In the animation, the light increases in energy as it goes from red, to
orange to yellow to green and then blue. Notice
how only the higher energy green and blue can cause electrons to be ejected.
Einstein's definition of photons comes from this photoelectric effect and the following experiment. A fairly high voltage difference is created between two pieces of metal.
The observations are as follows: Initially with the plates in the dark, no electrons pass between the plates and no current flows. As we shine light on the plates, going from low energy red to high energy blue, suddenly current begins to flow. How?
Einstein explained the result be describing the light waves as packets of energy. He called the packets of energy photons. Each photon has a specific energy, the shorter the wavelength, the higher the energy. When a high-energy photon hits the plate (such as a green or blue), the photon has enough energy to knock out an electron and then the electron, being negative, will fly to the positive side. At this point, current flows.

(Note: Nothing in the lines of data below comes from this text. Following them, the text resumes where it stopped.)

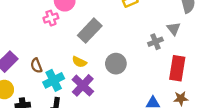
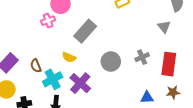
gray cross: (155, 42) -> (142, 57), moved
yellow semicircle: (79, 62) -> (69, 57), moved

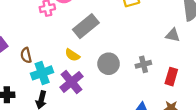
gray triangle: (164, 27) -> (173, 35), turned -48
yellow semicircle: (69, 57) -> (72, 55), moved
red rectangle: (169, 64) -> (171, 77), size x0.7

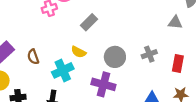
gray rectangle: (86, 26) -> (89, 22), size x0.7
cyan cross: (42, 73) -> (63, 70), moved
purple cross: (71, 82) -> (103, 84), moved, turned -30

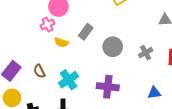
yellow semicircle: (79, 52) -> (61, 42), moved
gray circle: (115, 57) -> (113, 47), moved

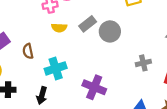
yellow semicircle: (61, 42) -> (59, 28), turned -32
gray circle: (113, 47) -> (110, 31), moved

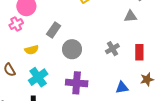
yellow semicircle: (59, 28) -> (32, 50), moved
gray circle: (110, 31) -> (72, 49), moved

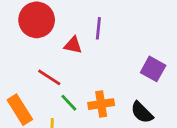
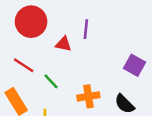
red line: (49, 77) -> (24, 65), moved
green line: (69, 103) -> (51, 81), moved

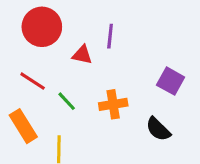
orange cross: (88, 96) -> (113, 104), moved

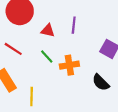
purple line: (110, 36) -> (74, 25), moved
green line: (67, 101) -> (47, 56), moved

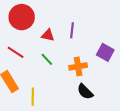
orange cross: (69, 65) -> (78, 66), moved
black semicircle: (101, 82) -> (85, 92), moved

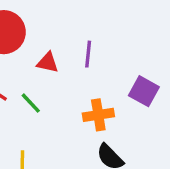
green line: (47, 59) -> (31, 103), moved

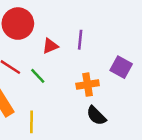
red triangle: (48, 62) -> (50, 46), turned -35

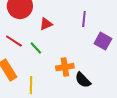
purple line: (80, 40) -> (84, 19), moved
orange cross: (88, 85) -> (65, 67), moved

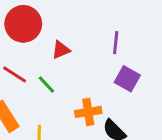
purple square: (103, 41) -> (127, 79), moved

The lower energy photons are unable to know out the electrons and no energy can flow.
The exciting thing to note is the treatment of energy as a particle or a packet, it is consistent with the fact energies are not additive. If we can bump electrons with light at 600 tera-hertz , we can’t just use 300 tera-hertz for twice the time and still expect to bump electrons.
What if the photon has greater than the threshold energy required to pop out an electron? The extra energy just goes into the kinetic energy of the electron. This relationship can be described by the following equation.
hf = w + KE
where hf is the energy of the photon.
w is the energy required to bump an electron.
KE is the kinetic energy of the electron.
If the photon has less energy than w, no electron is emitted.